Rather than trying to bend your experiences exactly to the desired position, use keywords that highlight the great experience you had in your positions. Twisting the sentences into something that loses sight of its original meaning will confuse the reader about the great work you did.
In the clip, Elle didn’t hide that her experience with learning facts or leading initiatives was based on her sorority experience. She instead embraced them and presented them as transferable skills in her video resume (I cannot stress this enough, don’t do a video resume).
Highlight any recent coursework (if applicable)
A lot of my clients who are changing industries often take a proactive strategy during their job search.

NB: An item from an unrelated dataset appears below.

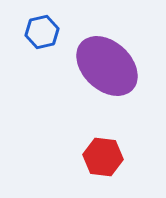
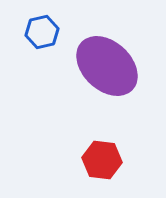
red hexagon: moved 1 px left, 3 px down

They take classes that start to align their skills with the industry they seek to be in.
If this applies to you, highlight that coursework on your resume as experience! I recently had a client who is transitioning to the data science industry. We used his recent coursework at Georgia Tech to highlight data science projects he worked on while attending school.
Those projects were rife with keywords and are sure to show that his experience is relevant! For example, he told me his thesis in his recent coursework was about developing novel statistics analysis, so we presented it like this:
Key Projects: Master’s Thesis project in Developing novel statistical analysis for examining latent variables
Showing the interesting projects you worked on gives you the chance to add relevant keywords to your resume.
Don’t get discouraged
Elle Woods got very lucky with her submission (and she scored very high on the LSAT). The chances are good that you won’t be as lucky as her right off the bat. I applied to over 10 writing jobs before I was granted my first interview, an interview for a job I didn’t ultimately receive.
Fortunately, not long after that Let’s Eat, Grandma reached out for an interview! Looking for a job is always a difficult journey, and switching industries can make that journey even tougher. The most important thing to remember as you continue your job search is to never get discouraged. That perfect opportunity is right around the corner!